Part 6
“Dimas, kamu lagi apa di dalam? Aku masuk ya,” aku sudah
mengetok-ngetok pintu kamar, tapi Dimas tidak keluar juga.
“Esta, kamu ga boleh masuk kamar kakakmu kalau ga
diizinin sayang,” teriak mama dari ruang tamu.
“Iya Ma! Aku cuma pengen ngambil novel aja kok bentar,”
sahutku.
“Esta, kamu bisa bantu papa sebentar ga?” tanya papa dari kamar kerjanya yang tidak jauh dari kamar Dimas.
“Iya, Pa. Ada apa?” tanyaku.
“Tolong ya ambilkan papa map biru dari jok mobil papa,”
katanya sambil terus mengetik.
“Tunggu bentar, Pa” sahutku.
Aku berjalan menuju mobil Papa di garasi, ketika sudah
mendapatkan map biru itu ku lihat pintu gudang terbuka sedikit. Karena penasaran
aku pergi melihat-lihat kesana.
“Mas, lo lagi ngapain disini!” tanyaku kaget melihat
Dimas sedang duduk sambil memegangi sesuatu.
“Oh cuma cari barang lama aja kok, sana pergi. Bentar
lagi gue keluar kok,” katanya gugup.
Kenapa Dimas gugup begitu? Pasti ada yang dia
sembunyikan. Aku segera mengantarkan map ke papa dan cepat-cepat mencari Dimas.
Dia tidak ada lagi di gudang, dimana dia?
“Ta, sini!” bisik Dimas dari balik pintu kamarnya.
“Kenapa Mas, pake bisik-bisik segala?” kataku saat
memasuki kamarnya.
Aku jarang sekali masuk kamar Dimas, dia selalu
melarangku. Ini yang kedua kalinya aku masuk kamarnya.
“Ini, gue tadi cari ini. Sekarang lo liat deh, cantik
ga?” tanya Dimas padaku seraya menunjukkan sebuah foto perempuan.
“Dia siapa Mas?” aku bingung melihat foto itu. Gadis
cantik berseragam SMU itu menggandeng mesra lengan Dimas mereka berfoto seperti
sepasang kekasih.
“Namanya Lara, dia mantan gue. Cantik ya?” kata Dimas
serak.
“Iya, cantik. Terus kenapa?” aku jadi penasaran jarang
sekali Dimas bercerita tentang urusan pribadinya apalagi menyangkut hati.
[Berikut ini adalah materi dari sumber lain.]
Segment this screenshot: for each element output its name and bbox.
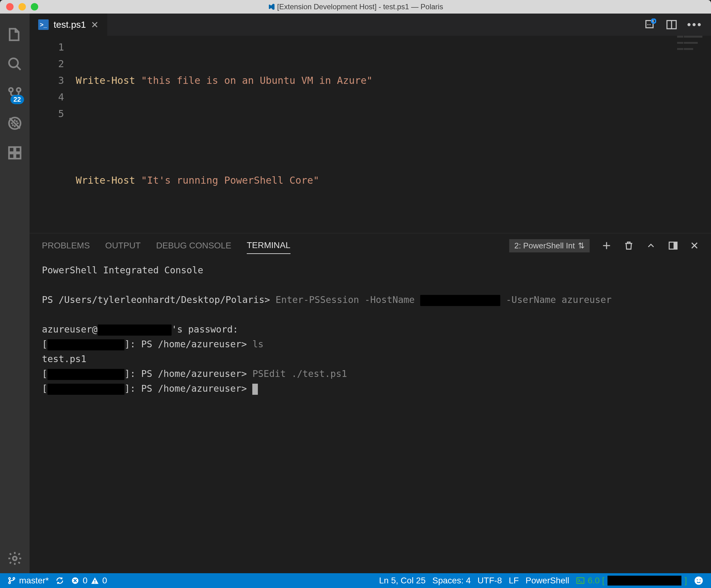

“Tadi siang pas gue balik dari kampus, gue kan ke toko
kaset. Gue ketemu dia, Ta. Setelah hampir 3 tahun dia ngilang,” jawabnya dengan
senyum yang menyiratkan kebencian.
“Terus?” sahutku.
“Dia pengen balikan sama gue, Ta. Dia bilang waktu kami
putus, dia terpaksa ikut orangtuanya pergi ke Paris. Jadi dia ga bisa lanjutin
hubungan itu, tapi sekarang dia bakal menetap di Indonesia. Dia pengen balik
sama gue,” celotehnya lembut.
“Ya bagus dong, Mas. Dia masih saying ama lo. Terus
masalahnya apa?” tanyaku.
“Gue ga punya perasaan apapun sama dia sekarang, gue udah
suka sama cewek lain. Jadi gue nolak dia, Ta. Terus dia nangis lalu pergi,”
sambungnya.
“Ha? Sejak kapan kamu suka cewek lain, Mas? Aku pikir
kamu masih sayang ama dia, jadi kamu ga mau pacaran dulu,” kataku setengah
kaget.
“Ya bukanlah. Sekarang tu gue sukanya sama…” dia
menggantung kalimatnya sebelum dia mengacak-ngacak rambutku.
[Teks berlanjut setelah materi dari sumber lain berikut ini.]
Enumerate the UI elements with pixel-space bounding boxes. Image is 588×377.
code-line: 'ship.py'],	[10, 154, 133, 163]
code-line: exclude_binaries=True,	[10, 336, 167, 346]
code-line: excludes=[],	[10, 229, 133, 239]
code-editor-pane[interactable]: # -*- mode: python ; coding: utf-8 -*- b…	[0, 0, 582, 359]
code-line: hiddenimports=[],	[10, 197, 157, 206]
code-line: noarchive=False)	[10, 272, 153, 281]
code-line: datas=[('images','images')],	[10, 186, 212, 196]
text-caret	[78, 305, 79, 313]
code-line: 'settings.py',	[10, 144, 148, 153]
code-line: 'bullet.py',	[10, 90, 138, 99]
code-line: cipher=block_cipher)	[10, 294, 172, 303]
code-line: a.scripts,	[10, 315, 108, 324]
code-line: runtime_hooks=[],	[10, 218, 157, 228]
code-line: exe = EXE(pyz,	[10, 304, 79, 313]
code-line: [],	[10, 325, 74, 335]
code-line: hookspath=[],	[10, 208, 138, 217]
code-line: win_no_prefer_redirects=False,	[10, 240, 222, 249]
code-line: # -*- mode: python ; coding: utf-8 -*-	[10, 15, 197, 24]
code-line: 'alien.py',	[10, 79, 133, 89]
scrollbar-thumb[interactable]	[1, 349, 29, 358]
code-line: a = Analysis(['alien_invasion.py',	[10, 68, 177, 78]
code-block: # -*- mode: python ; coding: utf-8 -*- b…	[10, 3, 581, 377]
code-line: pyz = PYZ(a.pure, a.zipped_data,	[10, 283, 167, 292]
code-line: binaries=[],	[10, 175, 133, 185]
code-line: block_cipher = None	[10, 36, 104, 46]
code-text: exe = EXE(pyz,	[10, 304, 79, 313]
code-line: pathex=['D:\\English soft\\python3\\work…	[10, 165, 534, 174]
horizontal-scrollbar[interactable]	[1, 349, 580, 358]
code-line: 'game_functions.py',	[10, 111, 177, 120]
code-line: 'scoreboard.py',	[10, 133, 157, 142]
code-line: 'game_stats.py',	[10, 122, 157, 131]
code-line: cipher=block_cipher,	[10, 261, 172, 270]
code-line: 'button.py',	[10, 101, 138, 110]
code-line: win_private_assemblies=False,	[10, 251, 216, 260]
“Sama siapa Mas?” tanyaku penasaran.
“Sama elo Ta, hahaha,” jawabnya asal.
“Dasar! Serius mas, kasih tau aku!” rengekku.
“Gue serius ta, masa sih lo ga percaya ama gue?” tanyanya
dengan mimik lucu.
“Iya percaya. Udah ah aku mau mandi dulu, daaah kak
Dimas,” jawabku dan beranjak dari kamarnya.
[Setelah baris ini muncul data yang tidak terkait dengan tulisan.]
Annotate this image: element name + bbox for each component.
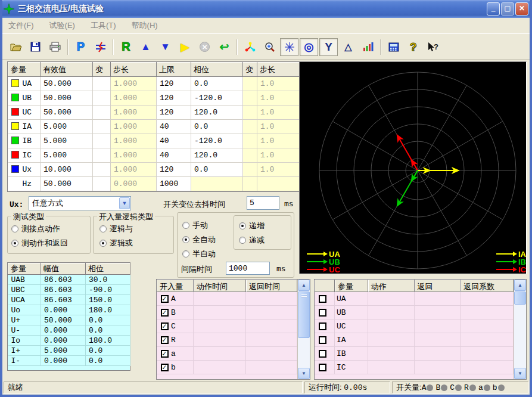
var2-cell[interactable] <box>243 134 257 148</box>
col-header-ret[interactable]: 返回 <box>415 280 461 292</box>
delta-connection-button[interactable]: △ <box>339 38 357 56</box>
interval-input[interactable] <box>226 262 270 275</box>
table-row[interactable]: A <box>157 292 297 306</box>
var2-cell[interactable] <box>243 106 257 120</box>
step2-cell[interactable] <box>257 177 301 191</box>
scroll-down-icon[interactable]: ▼ <box>514 368 526 379</box>
checkbox[interactable] <box>161 350 169 358</box>
col-header-binary[interactable]: 开入量 <box>157 280 194 292</box>
col-header-param[interactable]: 参量 <box>335 280 368 292</box>
scroll-down-icon[interactable]: ▼ <box>298 368 310 379</box>
checkbox[interactable] <box>319 350 326 358</box>
radio-action-return[interactable]: 测动作和返回 <box>11 238 68 249</box>
scrollbar[interactable]: ▲ ▼ <box>297 280 310 379</box>
phase-cell[interactable]: 0.0 <box>191 163 243 177</box>
limit-cell[interactable]: 40 <box>157 148 191 163</box>
step1-cell[interactable]: 1.000 <box>111 148 157 163</box>
var2-cell[interactable] <box>243 163 257 177</box>
phase-cell[interactable]: 0.0 <box>191 77 243 91</box>
limit-cell[interactable]: 120 <box>157 106 191 120</box>
table-row[interactable]: UB <box>315 306 514 320</box>
radio-icon[interactable] <box>239 222 246 229</box>
radio-full-auto[interactable]: 全自动 <box>182 234 216 245</box>
radio-semi-auto[interactable]: 半自动 <box>182 249 216 259</box>
vector-view-button[interactable] <box>241 38 259 56</box>
phase-p-button[interactable]: P <box>71 38 90 56</box>
chevron-down-icon[interactable]: ▼ <box>119 197 130 209</box>
step2-cell[interactable]: 1.0 <box>257 163 301 177</box>
col-header-var2[interactable]: 变 <box>243 63 257 77</box>
col-header-act[interactable]: 动作 <box>368 280 415 292</box>
step1-cell[interactable]: 1.000 <box>111 134 157 148</box>
limit-cell[interactable]: 1000 <box>157 177 191 191</box>
harmonics-button[interactable] <box>359 38 377 56</box>
checkbox[interactable] <box>161 309 169 317</box>
minimize-button[interactable]: _ <box>487 2 500 15</box>
checkbox[interactable] <box>319 322 326 330</box>
var2-cell[interactable] <box>243 148 257 163</box>
rms-cell[interactable]: 50.000 <box>41 177 93 191</box>
menu-tools[interactable]: 工具(T) <box>91 20 116 31</box>
var2-cell[interactable] <box>243 120 257 134</box>
limit-cell[interactable]: 40 <box>157 134 191 148</box>
close-button[interactable]: ✕ <box>515 2 528 15</box>
scroll-up-icon[interactable]: ▲ <box>298 280 310 291</box>
checkbox[interactable] <box>319 309 326 317</box>
phase-cell[interactable]: -120.0 <box>191 134 243 148</box>
var2-cell[interactable] <box>243 91 257 106</box>
var1-cell[interactable] <box>93 106 111 120</box>
col-header-amp[interactable]: 幅值 <box>41 263 86 275</box>
var1-cell[interactable] <box>93 177 111 191</box>
checkbox[interactable] <box>161 322 169 330</box>
lower-button[interactable]: ▼ <box>156 38 175 56</box>
table-row[interactable]: UC <box>315 320 514 333</box>
col-header-param[interactable]: 参量 <box>8 63 41 77</box>
var2-cell[interactable] <box>243 177 257 191</box>
open-button[interactable] <box>7 38 25 56</box>
var1-cell[interactable] <box>93 120 111 134</box>
table-row[interactable]: IA <box>315 333 514 347</box>
scrollbar-track[interactable] <box>298 339 310 368</box>
limit-cell[interactable]: 120 <box>157 163 191 177</box>
col-header-step1[interactable]: 步长 <box>111 63 157 77</box>
col-header-var1[interactable]: 变 <box>93 63 111 77</box>
step2-cell[interactable]: 1.0 <box>257 106 301 120</box>
step1-cell[interactable]: 1.000 <box>111 163 157 177</box>
wye-connection-button[interactable]: Y <box>319 38 338 56</box>
step1-cell[interactable]: 0.000 <box>111 177 157 191</box>
var2-cell[interactable] <box>243 77 257 91</box>
menu-test[interactable]: 试验(E) <box>49 20 75 31</box>
limit-cell[interactable]: 40 <box>157 120 191 134</box>
phase-cell[interactable] <box>191 177 243 191</box>
zoom-button[interactable] <box>260 38 279 56</box>
step1-cell[interactable]: 1.000 <box>111 77 157 91</box>
radio-logic-or[interactable]: 逻辑或 <box>99 238 133 249</box>
radio-logic-and[interactable]: 逻辑与 <box>99 224 133 234</box>
radio-icon[interactable] <box>11 240 18 247</box>
var1-cell[interactable] <box>93 148 111 163</box>
step1-cell[interactable]: 1.000 <box>111 106 157 120</box>
checkbox[interactable] <box>319 336 326 344</box>
scrollbar-thumb[interactable] <box>298 291 310 338</box>
scrollbar-thumb[interactable] <box>514 291 526 305</box>
checkbox[interactable] <box>319 295 326 303</box>
undo-button[interactable]: ↩ <box>215 38 234 56</box>
raise-button[interactable]: ▲ <box>136 38 155 56</box>
table-row[interactable]: C <box>157 320 297 333</box>
limit-cell[interactable]: 120 <box>157 77 191 91</box>
phase-cell[interactable]: 120.0 <box>191 148 243 163</box>
phase-cell[interactable]: 120.0 <box>191 106 243 120</box>
stop-button[interactable]: ✕ <box>195 38 214 56</box>
step2-cell[interactable]: 1.0 <box>257 148 301 163</box>
checkbox[interactable] <box>161 295 169 303</box>
col-header-step2[interactable]: 步长 <box>257 63 301 77</box>
checkbox[interactable] <box>161 336 169 344</box>
radio-icon[interactable] <box>11 225 18 232</box>
checkbox[interactable] <box>161 364 169 371</box>
scrollbar[interactable]: ▲ ▼ <box>514 280 526 379</box>
limit-cell[interactable]: 120 <box>157 91 191 106</box>
var1-cell[interactable] <box>93 134 111 148</box>
radio-icon[interactable] <box>239 237 246 244</box>
rms-cell[interactable]: 50.000 <box>41 91 93 106</box>
step1-cell[interactable]: 1.000 <box>111 91 157 106</box>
Aku merasa terkadang Dimas memang sering memperlakukan
lebih dari sekedar adik, tapi aku selalu menepis keraguan itu. Dia kakakku,
jadi ga mungkin hal itu terjadi.
*****
“Ya bukanlah. Sekarang tu gue sukanya sama…” aku menggantungkan
kalimatku berharap kali ini Esta dapat mengetahui perasaanku yang sebenarnya.
“Sama siapa Mas?” tanyanya.
“Sama elo Ta, hahaha,” jawabku mantap.
“Dasar! Serius mas, kasih tau aku!” dia merajuk, dia
pikir aku bercanda.
“Gue serius ta, masa sih lo ga percaya ama gue?” aku
mencoba meyakinkannya tapi dia seperti menganggap ini sebuah lelucon.
“Iya percaya. Udah ah aku mau mandi dulu, daaah kak
Dimas,” dia pergi meninggalkanku.
“Kamu ga percaya, Ta. Kamu ga pernah percaya sama aku,”
gumamku.
Aku tertunduk lesu. Ini sudah kesekian kalinya aku
menyatakan perasaanku tapi Esta tetap tidak menganggap serius. Aku mengambil
sebuah buku berwarna biru dengan pita merah bergambarkan bentuk hati pada
bagian sampulnya. Diary Esta yang ku ambil dari rumah lama.
Ku buka lagi lembaran terakhir, rasanya aku ingin
menyerah saja untuk mendapatkan hati Esta. Secara tidak sadar, dia telah
mengunci hatinya hanya untuk Agung seorang.
-FlashBack-
“Dimasssssssssss! Aw,” teriak Esta dari luar kamarku.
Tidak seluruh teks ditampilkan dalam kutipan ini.